===== Provided information
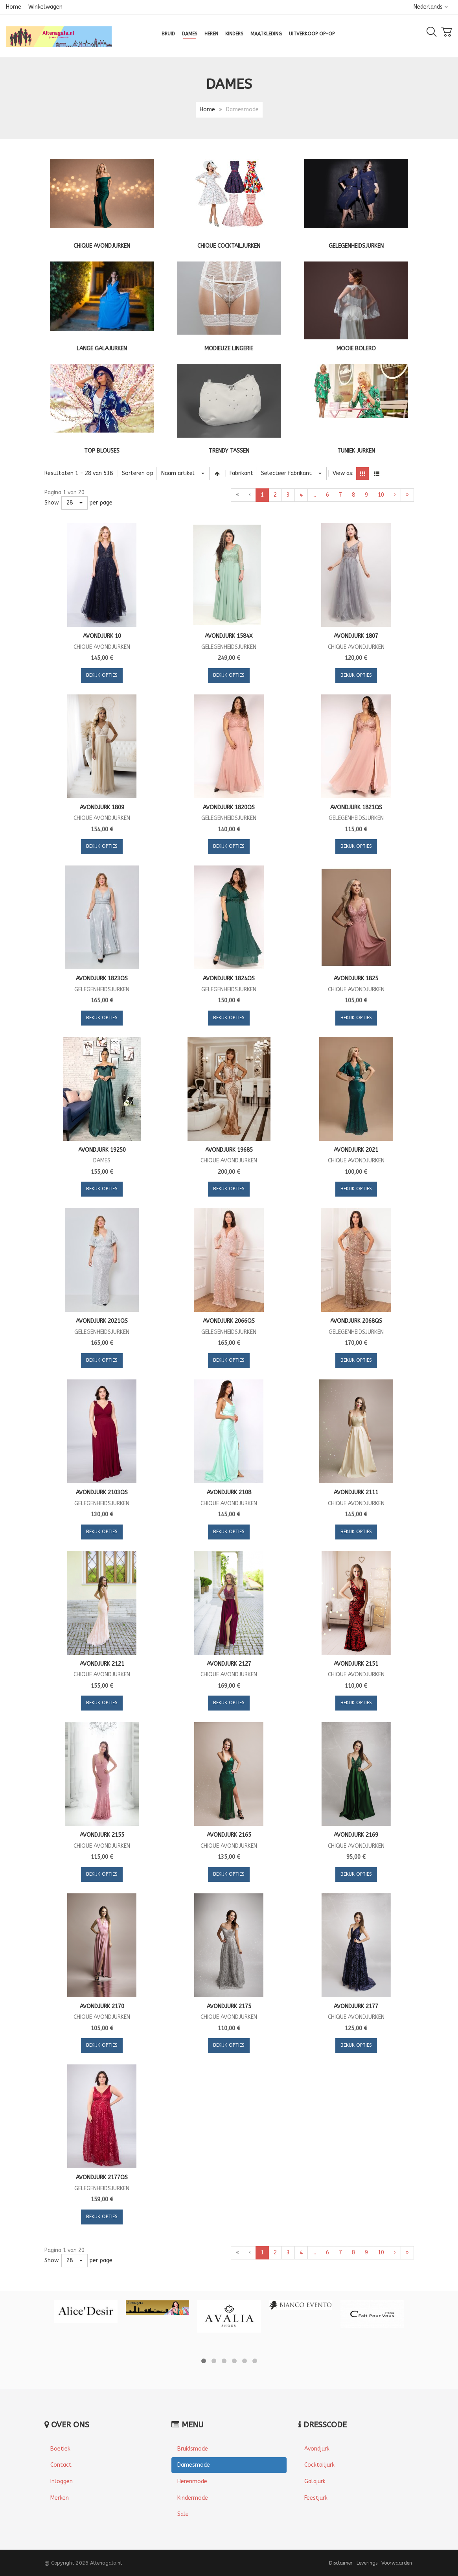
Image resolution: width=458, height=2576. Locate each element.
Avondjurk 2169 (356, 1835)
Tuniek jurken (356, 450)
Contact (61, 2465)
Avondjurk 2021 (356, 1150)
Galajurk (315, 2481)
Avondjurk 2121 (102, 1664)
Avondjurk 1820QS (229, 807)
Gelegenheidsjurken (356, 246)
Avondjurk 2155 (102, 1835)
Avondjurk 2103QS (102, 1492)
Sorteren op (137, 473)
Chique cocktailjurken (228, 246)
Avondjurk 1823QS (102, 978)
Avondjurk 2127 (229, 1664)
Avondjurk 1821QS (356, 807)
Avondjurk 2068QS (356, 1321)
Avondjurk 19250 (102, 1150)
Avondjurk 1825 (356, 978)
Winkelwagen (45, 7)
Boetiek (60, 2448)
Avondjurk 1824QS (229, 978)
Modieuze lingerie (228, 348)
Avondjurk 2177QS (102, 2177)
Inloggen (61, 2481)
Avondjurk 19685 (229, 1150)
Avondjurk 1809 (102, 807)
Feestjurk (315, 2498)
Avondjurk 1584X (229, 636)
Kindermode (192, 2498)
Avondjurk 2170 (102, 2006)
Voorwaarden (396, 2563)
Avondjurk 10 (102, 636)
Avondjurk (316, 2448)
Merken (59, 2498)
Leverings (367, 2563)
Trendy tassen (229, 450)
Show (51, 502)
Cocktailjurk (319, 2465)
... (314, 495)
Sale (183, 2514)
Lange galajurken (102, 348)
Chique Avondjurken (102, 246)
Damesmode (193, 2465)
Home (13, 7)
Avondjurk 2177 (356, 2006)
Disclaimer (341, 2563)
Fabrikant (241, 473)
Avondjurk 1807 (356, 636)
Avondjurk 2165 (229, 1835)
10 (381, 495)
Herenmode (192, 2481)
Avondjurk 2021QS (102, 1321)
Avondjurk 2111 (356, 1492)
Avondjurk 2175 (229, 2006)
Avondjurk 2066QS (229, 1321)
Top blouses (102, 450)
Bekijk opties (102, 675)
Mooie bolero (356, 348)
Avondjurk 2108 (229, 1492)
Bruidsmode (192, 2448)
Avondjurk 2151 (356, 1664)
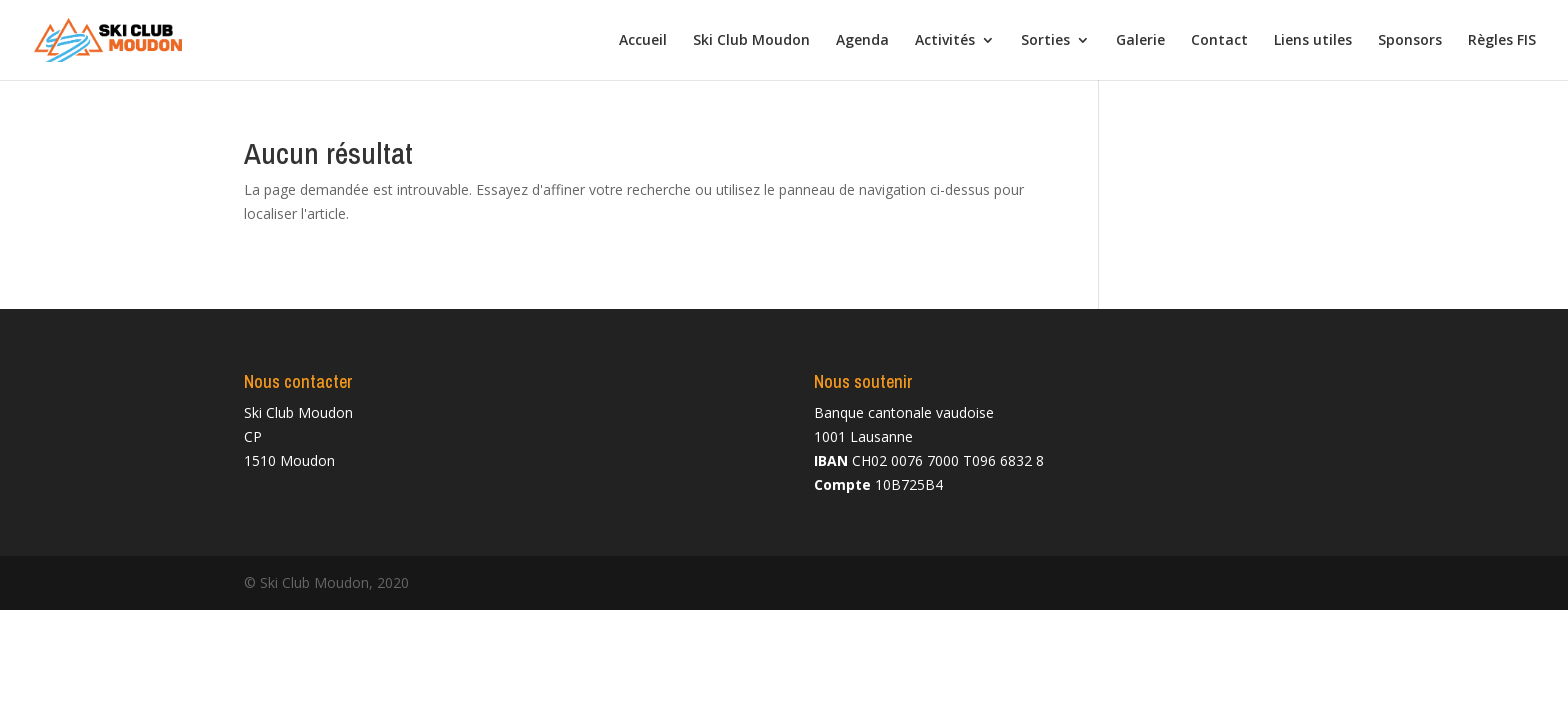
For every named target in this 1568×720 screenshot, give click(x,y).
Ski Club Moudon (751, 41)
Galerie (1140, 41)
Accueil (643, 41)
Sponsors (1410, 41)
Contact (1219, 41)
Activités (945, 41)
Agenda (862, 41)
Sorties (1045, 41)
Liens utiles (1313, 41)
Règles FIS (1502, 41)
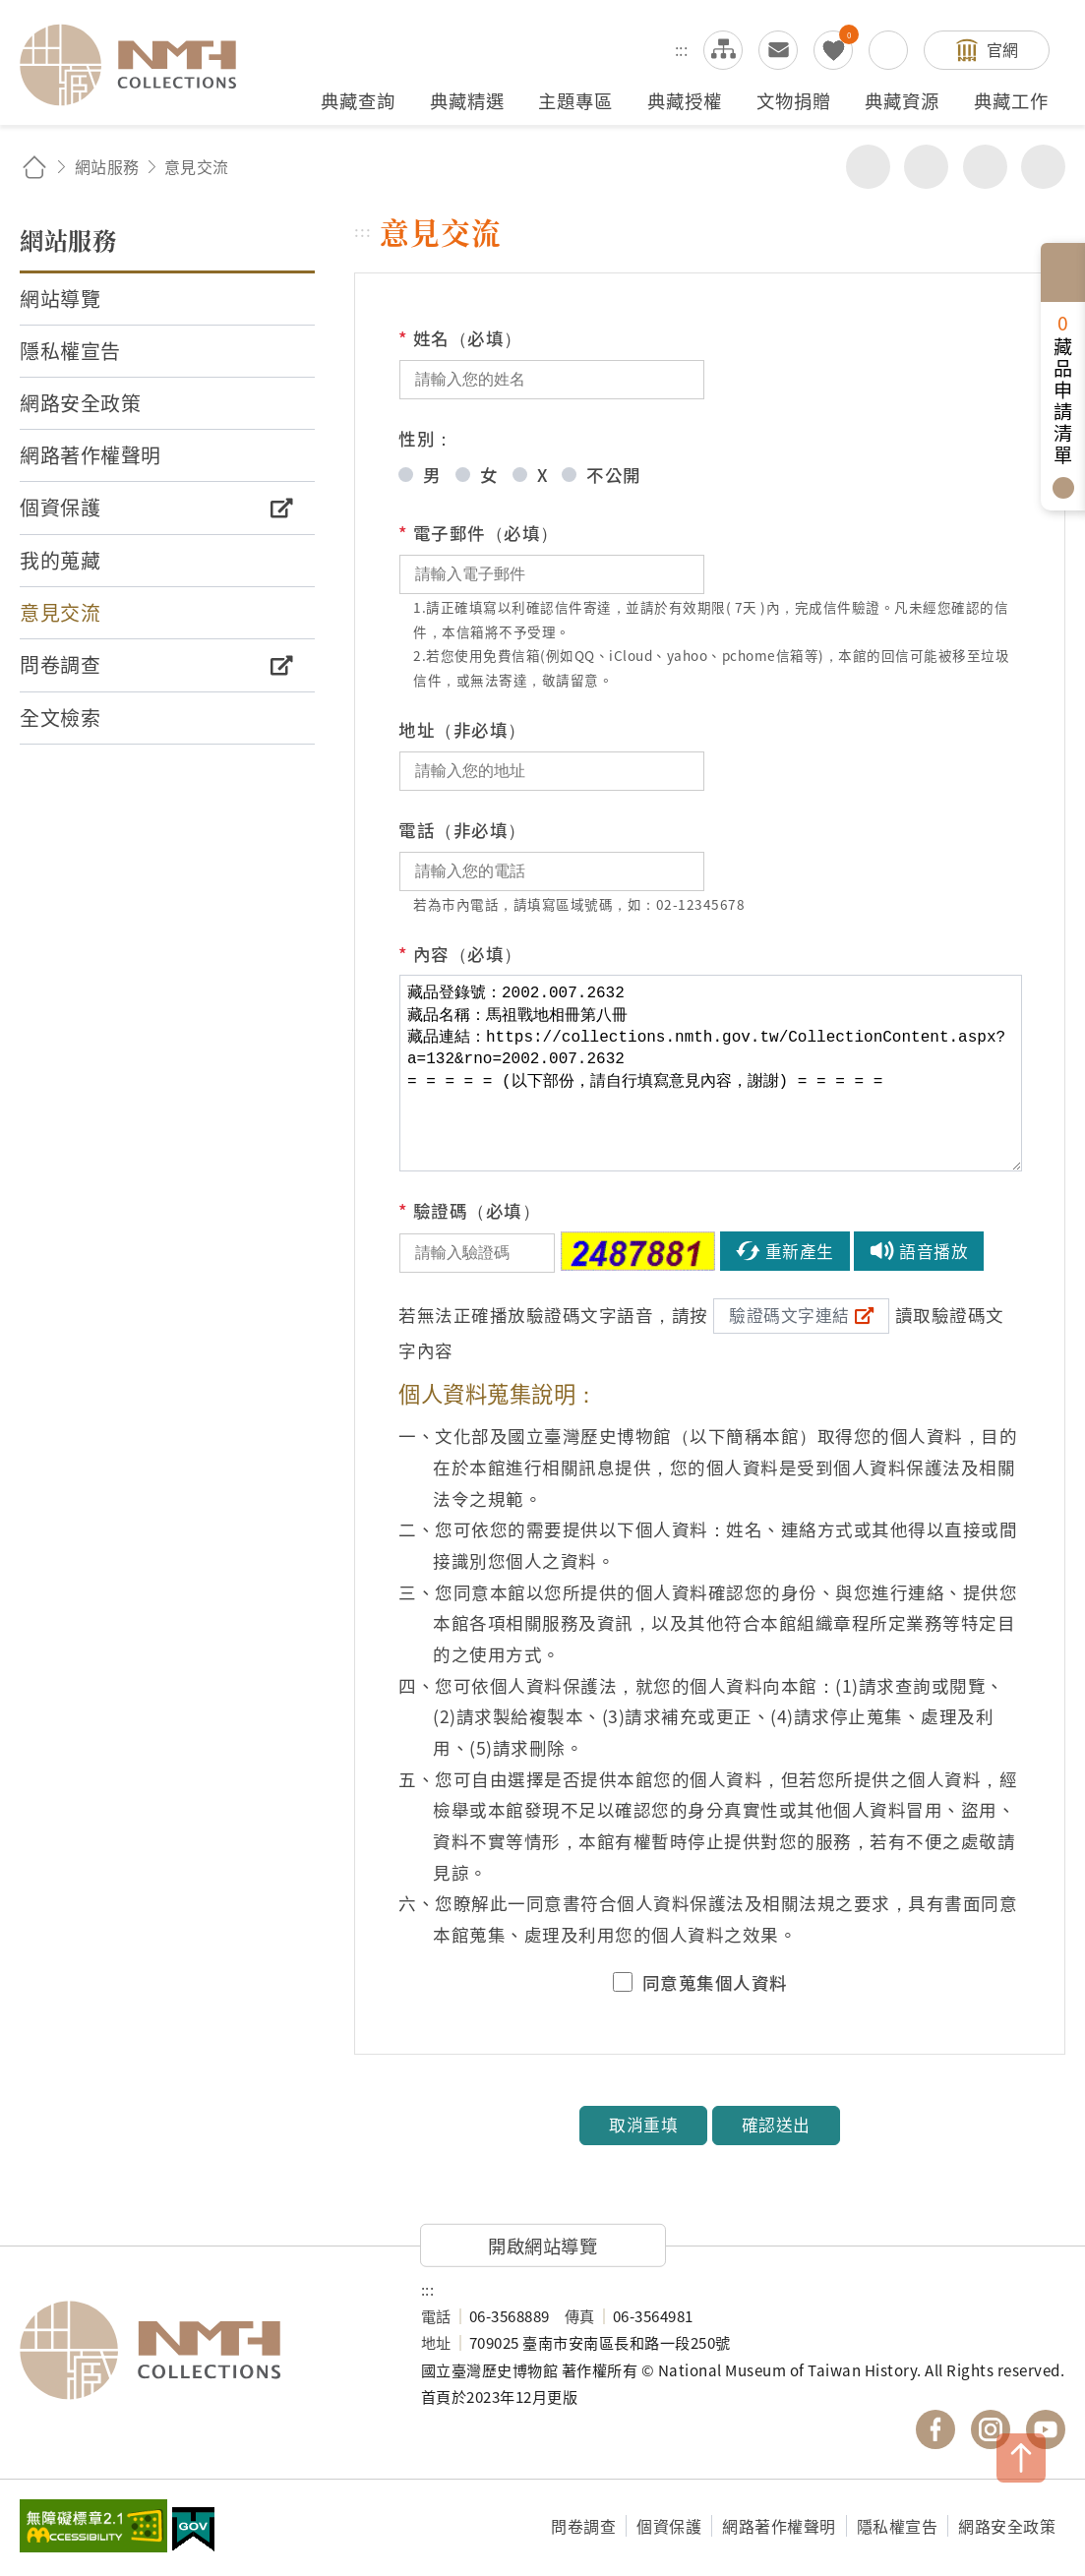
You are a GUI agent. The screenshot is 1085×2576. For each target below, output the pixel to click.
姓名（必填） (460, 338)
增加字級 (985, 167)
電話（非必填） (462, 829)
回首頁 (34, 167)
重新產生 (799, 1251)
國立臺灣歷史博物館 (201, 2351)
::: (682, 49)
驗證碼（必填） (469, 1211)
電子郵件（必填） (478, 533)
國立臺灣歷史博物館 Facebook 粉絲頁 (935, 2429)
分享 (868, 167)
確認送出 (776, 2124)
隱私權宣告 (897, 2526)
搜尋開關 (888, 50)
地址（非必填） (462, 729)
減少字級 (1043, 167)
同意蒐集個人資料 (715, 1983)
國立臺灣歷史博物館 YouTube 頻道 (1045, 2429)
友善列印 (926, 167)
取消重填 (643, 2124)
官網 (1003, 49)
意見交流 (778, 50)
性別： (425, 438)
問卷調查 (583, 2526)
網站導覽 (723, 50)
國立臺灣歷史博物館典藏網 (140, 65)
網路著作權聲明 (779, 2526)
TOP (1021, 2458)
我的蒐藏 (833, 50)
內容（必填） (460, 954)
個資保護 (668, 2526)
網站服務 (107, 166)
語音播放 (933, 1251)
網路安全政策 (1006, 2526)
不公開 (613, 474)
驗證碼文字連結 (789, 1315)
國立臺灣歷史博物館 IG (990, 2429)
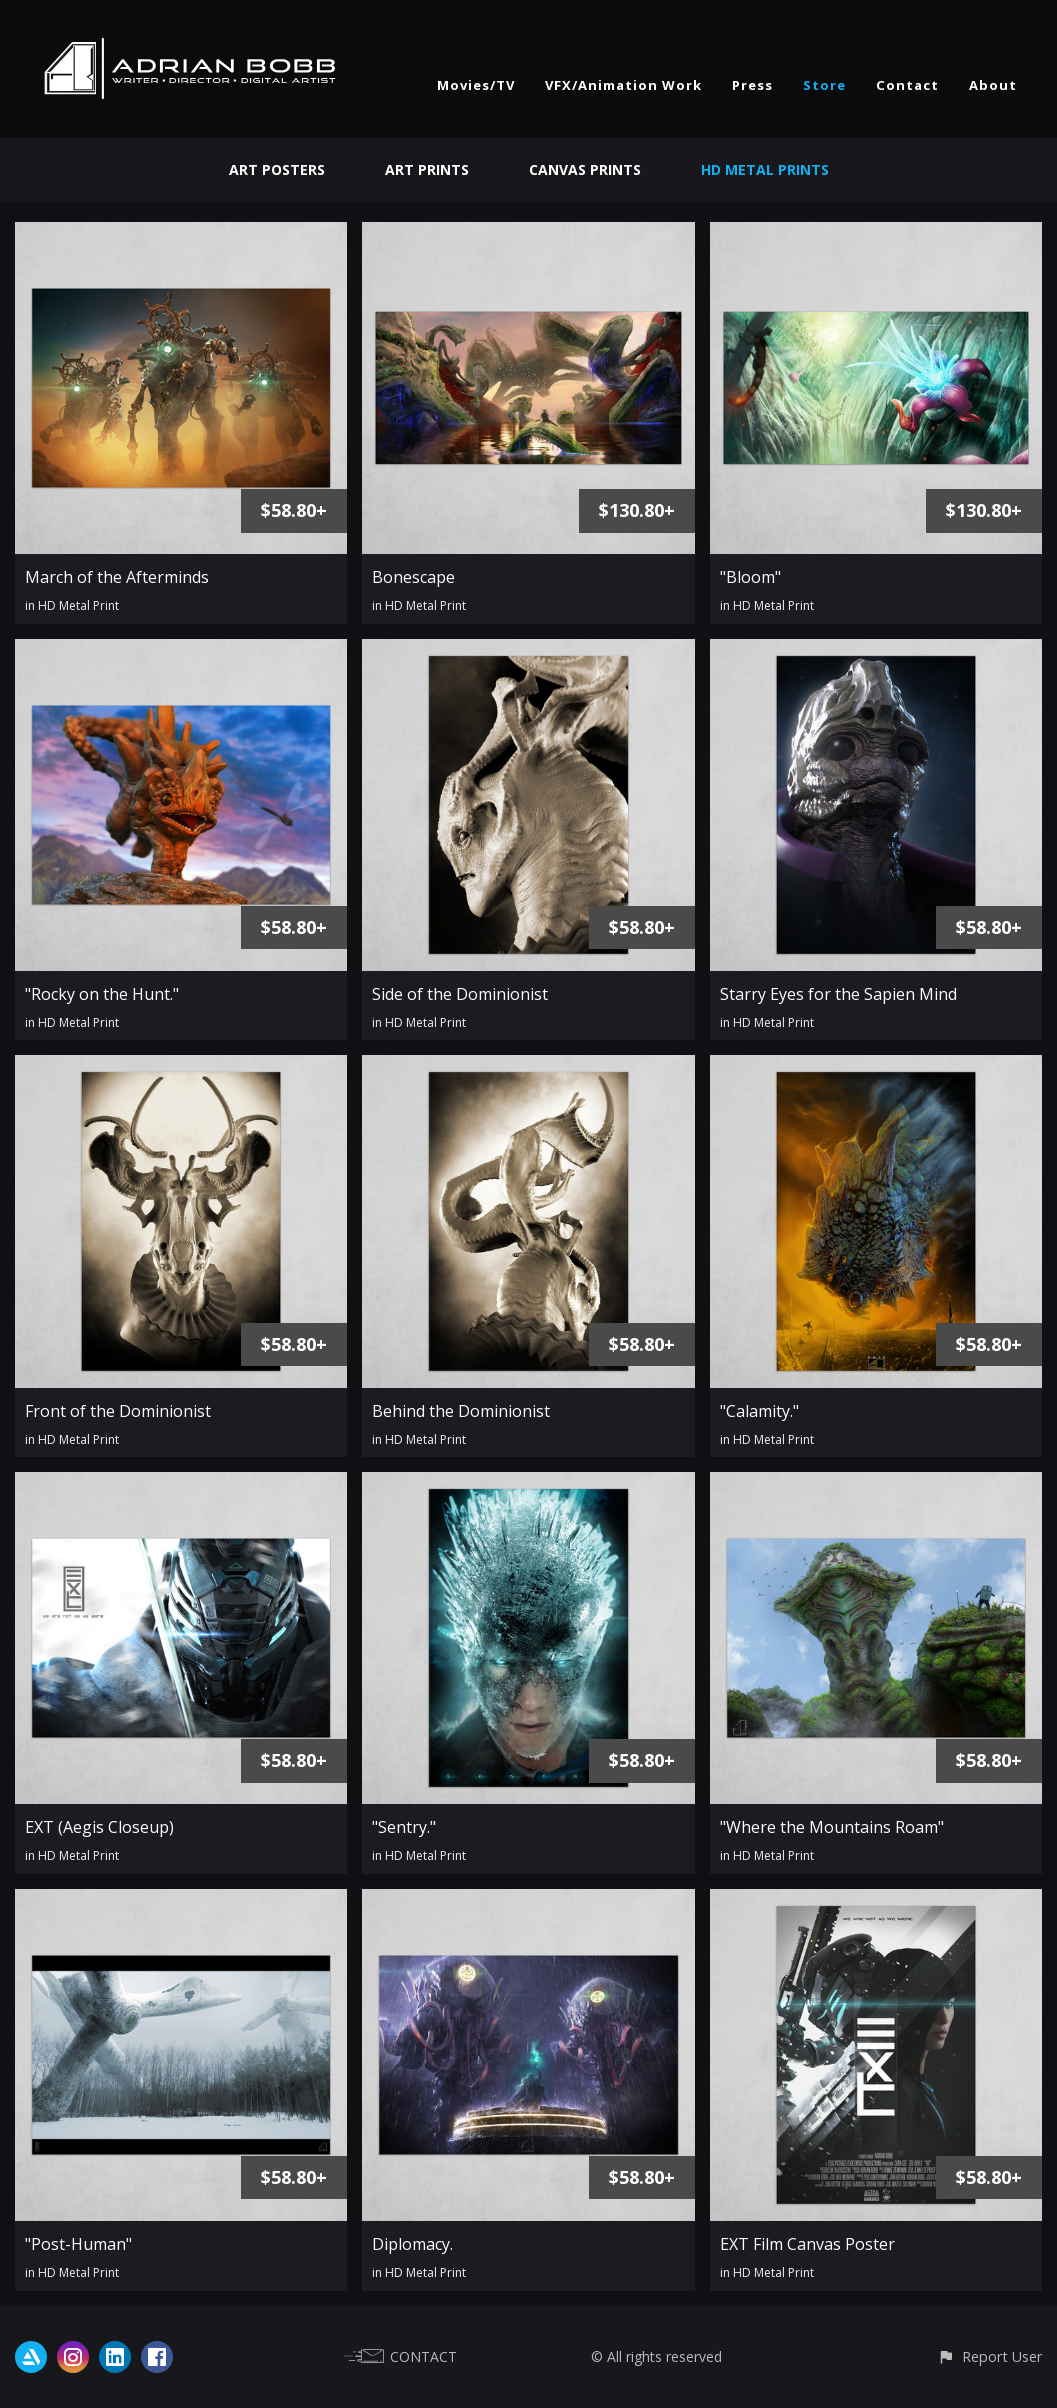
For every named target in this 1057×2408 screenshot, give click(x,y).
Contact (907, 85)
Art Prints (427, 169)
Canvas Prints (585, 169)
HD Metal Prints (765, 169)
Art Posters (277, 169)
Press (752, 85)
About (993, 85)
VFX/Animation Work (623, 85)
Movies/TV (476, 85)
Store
==========
The reply should consist solely of the lines above from the one that has "Avondjurk 1820QS (229, 807)" through the one that has "Avondjurk 10 (102, 636)", reproduced exactly.

# Answer below:
Avondjurk 1820QS (229, 807)
Gelegenheidsjurken (356, 246)
Avondjurk 2155 (102, 1835)
Avondjurk 2103QS (102, 1492)
Sorteren op (137, 473)
Chique cocktailjurken (228, 246)
Avondjurk 1823QS (102, 978)
Avondjurk 2127 (229, 1664)
Avondjurk 1821QS (356, 807)
Avondjurk 2068QS (356, 1321)
Avondjurk 19250 (102, 1150)
Avondjurk 1825 (356, 978)
Winkelwagen (45, 7)
Boetiek (60, 2448)
Avondjurk 1824QS (229, 978)
Modieuze lingerie (228, 348)
Avondjurk 2177QS (102, 2177)
Inloggen (61, 2481)
Avondjurk 19685 (229, 1150)
Avondjurk 1809 (102, 807)
Feestjurk (315, 2498)
Avondjurk 1584X (229, 636)
Kindermode (192, 2498)
Avondjurk 2170 (102, 2006)
Voorwaarden (396, 2563)
Avondjurk 10 (102, 636)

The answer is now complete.